Juan Ramos Castillo—one of Chow’s relatives—helped establish the church and was its pastor from about 1911 to 1920.

Decades later, Ernesto Aguilar—another member of Chow’s family—was pastor of that church from 1988 until his death in 2005. Previously, Aguilar had been pastor of Segunda Iglesia Bautista in Mexico City.

Several other members of Chow’s extended family became Baptist pastors and missionaries in Mexico and the United States:

  • Librado Ramos was pastor in Mexico more than four decades, serving Primera Iglesia Bautista in Mexico City until his death in 1990.
  • Job Ramos Lozano was pastor of Eliacim Baptist Church in Tampico until his death in 1994.
  • Homero Ramos was a pastor and church planter for 50 years. He was instrumental in founding Baptist churches in Matamoros, Tampico, Progreso and Mexico City. He also was pastor of Primera Iglesia Bautista in Reynosa and Emanuel Baptist Temple in McAllen.
  • Sergio Ramos, who served in international missions, now is pastor of The Promise Church in Dallas.
  • Mike Hart is minister of missions at First Baptist Church in Tulsa, Okla. He served previously as director of a Baptist academy in Blue Springs, Mo. He and his wife Kathy and their two daughters also spent several years as missionaries in the Philippines.
  • Oliver Martinez is pastor of Iglesia Bautista Getsemani in Fort Worth.
Susanna Chow (3rd from left), now age 82, is pictured as a child with her siblings (left to right) Federico, Jose, Guillermo, Francisco and Victoria. (Photo courtesy of Fred Chow)
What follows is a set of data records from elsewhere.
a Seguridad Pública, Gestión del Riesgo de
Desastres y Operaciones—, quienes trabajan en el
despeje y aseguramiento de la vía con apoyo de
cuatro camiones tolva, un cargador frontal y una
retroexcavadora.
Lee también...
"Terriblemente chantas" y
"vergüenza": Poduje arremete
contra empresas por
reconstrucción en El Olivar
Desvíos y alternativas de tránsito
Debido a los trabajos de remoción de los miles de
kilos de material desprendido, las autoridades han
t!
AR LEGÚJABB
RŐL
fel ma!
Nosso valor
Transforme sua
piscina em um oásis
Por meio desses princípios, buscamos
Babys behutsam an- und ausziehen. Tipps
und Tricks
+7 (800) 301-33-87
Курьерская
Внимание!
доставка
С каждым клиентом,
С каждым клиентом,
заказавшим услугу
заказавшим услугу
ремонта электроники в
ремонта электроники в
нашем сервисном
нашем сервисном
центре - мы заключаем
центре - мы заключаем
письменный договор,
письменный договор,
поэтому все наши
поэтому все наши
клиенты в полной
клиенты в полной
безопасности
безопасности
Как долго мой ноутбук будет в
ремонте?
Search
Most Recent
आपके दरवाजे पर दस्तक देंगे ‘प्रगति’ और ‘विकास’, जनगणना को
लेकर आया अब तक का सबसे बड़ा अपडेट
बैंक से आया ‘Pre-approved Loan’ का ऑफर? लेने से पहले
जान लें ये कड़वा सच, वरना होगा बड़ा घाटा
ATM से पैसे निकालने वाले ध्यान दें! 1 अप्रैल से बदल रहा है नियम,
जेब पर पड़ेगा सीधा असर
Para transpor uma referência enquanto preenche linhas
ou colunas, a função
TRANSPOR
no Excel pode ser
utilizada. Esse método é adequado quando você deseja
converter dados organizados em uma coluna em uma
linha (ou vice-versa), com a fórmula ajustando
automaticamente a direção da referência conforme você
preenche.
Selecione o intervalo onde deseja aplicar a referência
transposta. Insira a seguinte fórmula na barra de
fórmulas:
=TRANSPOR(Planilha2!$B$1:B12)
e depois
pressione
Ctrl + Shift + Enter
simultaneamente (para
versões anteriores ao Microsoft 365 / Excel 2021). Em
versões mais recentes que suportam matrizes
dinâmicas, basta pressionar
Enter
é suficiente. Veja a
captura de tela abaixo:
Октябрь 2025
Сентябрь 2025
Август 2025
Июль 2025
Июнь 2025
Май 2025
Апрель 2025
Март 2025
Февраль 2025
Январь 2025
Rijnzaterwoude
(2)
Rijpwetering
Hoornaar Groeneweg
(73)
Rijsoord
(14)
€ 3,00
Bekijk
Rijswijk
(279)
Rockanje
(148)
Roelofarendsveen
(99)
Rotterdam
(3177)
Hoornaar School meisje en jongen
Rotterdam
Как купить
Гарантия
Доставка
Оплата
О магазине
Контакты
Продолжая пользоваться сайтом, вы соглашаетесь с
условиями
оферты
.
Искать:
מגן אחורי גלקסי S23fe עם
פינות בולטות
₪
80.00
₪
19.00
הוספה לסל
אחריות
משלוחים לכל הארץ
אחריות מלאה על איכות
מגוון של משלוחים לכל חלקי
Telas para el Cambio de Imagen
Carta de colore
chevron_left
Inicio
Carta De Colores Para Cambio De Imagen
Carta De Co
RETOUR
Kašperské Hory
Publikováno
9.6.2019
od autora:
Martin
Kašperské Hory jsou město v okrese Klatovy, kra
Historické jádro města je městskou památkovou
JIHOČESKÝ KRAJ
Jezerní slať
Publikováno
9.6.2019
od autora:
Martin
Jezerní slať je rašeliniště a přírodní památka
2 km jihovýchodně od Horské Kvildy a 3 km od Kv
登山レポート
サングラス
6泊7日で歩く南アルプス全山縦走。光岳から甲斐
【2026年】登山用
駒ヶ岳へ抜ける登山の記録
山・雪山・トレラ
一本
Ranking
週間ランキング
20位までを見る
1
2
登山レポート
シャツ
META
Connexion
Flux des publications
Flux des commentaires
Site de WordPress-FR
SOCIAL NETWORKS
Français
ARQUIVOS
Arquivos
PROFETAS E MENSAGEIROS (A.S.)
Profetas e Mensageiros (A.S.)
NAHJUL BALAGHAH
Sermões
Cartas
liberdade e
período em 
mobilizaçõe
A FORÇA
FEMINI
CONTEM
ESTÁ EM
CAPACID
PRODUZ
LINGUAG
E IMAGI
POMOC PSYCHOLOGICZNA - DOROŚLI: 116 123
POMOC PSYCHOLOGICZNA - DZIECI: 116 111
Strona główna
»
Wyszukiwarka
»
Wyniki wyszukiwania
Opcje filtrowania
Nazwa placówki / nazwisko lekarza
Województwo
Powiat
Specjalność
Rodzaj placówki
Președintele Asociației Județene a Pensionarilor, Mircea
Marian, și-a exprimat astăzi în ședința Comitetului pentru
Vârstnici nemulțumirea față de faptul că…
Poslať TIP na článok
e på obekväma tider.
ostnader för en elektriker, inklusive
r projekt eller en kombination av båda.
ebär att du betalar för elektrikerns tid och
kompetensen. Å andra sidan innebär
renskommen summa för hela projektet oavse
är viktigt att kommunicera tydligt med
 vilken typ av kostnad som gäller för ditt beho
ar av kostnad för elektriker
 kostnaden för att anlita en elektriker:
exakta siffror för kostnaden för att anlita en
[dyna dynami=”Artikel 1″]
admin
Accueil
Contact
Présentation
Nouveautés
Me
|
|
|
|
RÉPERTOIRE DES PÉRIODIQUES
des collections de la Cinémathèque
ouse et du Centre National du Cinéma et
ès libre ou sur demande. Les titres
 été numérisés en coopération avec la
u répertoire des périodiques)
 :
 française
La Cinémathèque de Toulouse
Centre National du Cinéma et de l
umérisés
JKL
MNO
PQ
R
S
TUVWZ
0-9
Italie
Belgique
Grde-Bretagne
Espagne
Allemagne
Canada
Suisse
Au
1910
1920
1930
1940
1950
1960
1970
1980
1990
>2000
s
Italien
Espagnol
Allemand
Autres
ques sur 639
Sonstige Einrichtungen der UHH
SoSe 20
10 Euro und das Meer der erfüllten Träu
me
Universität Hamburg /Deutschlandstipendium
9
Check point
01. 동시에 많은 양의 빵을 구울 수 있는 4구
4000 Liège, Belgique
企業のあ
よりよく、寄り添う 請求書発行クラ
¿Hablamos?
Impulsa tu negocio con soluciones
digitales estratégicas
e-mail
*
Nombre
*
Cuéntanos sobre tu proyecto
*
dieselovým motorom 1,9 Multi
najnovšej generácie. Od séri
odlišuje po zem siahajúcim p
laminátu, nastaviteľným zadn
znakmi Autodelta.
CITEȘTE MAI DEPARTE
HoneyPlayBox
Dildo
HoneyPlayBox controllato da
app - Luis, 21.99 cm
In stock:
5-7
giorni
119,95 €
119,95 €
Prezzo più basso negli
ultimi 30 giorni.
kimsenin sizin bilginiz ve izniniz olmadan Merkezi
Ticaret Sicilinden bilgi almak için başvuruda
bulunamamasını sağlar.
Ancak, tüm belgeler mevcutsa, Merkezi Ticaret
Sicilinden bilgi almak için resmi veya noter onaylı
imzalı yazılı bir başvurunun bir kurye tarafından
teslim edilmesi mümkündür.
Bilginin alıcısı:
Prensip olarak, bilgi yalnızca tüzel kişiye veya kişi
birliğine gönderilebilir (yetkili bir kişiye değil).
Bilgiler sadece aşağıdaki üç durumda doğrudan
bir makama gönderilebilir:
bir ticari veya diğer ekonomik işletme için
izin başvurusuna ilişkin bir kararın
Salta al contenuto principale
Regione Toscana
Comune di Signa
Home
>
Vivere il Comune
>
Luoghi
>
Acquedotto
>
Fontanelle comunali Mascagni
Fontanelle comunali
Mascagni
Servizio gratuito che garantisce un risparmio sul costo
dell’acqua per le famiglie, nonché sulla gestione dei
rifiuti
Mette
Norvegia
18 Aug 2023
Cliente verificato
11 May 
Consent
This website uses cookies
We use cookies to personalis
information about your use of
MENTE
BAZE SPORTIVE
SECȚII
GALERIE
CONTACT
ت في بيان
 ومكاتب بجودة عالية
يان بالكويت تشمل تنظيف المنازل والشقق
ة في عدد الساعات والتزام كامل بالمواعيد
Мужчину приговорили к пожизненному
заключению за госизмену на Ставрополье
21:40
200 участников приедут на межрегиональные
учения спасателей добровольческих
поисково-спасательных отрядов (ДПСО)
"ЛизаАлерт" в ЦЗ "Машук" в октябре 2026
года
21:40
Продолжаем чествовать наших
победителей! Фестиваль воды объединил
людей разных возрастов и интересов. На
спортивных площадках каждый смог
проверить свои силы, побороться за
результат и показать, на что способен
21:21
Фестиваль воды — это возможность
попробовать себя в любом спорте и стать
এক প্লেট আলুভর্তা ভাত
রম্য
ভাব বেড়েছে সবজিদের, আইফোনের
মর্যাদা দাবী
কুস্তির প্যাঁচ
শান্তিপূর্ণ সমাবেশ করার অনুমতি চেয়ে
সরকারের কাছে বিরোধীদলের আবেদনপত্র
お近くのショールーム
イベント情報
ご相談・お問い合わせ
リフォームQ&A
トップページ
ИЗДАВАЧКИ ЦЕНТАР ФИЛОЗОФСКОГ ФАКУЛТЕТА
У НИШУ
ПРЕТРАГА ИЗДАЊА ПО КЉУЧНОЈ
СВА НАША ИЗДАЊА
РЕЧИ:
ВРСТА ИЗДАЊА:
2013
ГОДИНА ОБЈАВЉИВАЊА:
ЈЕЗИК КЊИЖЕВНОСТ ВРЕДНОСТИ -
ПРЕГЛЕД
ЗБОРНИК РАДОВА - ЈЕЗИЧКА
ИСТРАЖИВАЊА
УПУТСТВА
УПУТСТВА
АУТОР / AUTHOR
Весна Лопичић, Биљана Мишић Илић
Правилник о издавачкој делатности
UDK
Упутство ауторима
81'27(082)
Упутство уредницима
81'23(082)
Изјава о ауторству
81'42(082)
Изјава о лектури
Chow specifically mentioned an aunt, Susanna Chow—Margarita Pangtay Chow’s daughter—who earned her doctorate in chemical engineering in France and worked for Pemex, Mexico’s state-owned petroleum company. Today, she lives in Mexico City and is the author of more than 300 technical papers and four books, holds several patents and is the recipient of multiple international awards.

“In the latter part of her career, she focused more on quality control and quality assurance models, lecturing on the subject in different countries,” Chow said.

Those lectures soon developed into “quality of life” messages, which she used as a platform for sharing her faith in multiple venues, he noted. At age 82, she continues to travel extensively throughout Mexico presenting her Christian message.

‘Family’s commitment still going strong’

When Chow was a teenager, his parents sent him to Valley Baptist Academy in Harlingen. At the academy, he became involved with Royal Ambassadors, and he was coached and mentored by Manuel Galindo, now pastor of Olmito Baptist Church in Cameron County, with whom he remains in close contact.

Chow went on to earn a degree in petroleum engineering from Texas A&M University. He worked 30 years for Halliburton, beginning as a field engineer and working his way through the ranks to the global director’s post.

After retiring from the multinational corporation, Chow formed his own energy consulting company headquartered in Villahermosa, Mexico.

Today he divides his time between his home in Sugar Land, where he and his wife Lili are members of Grand Parkway Baptist Church in nearby Richmond, and his business in Villahermosa, where he attends Iglesia Bautista Arrebatamiento. On any given Sunday, he is attending church in one of those cities or the other.

“A hundred years after my grandmother met missionaries who were ‘very nice’ to her, my family’s commitment is still going strong,” Chow said.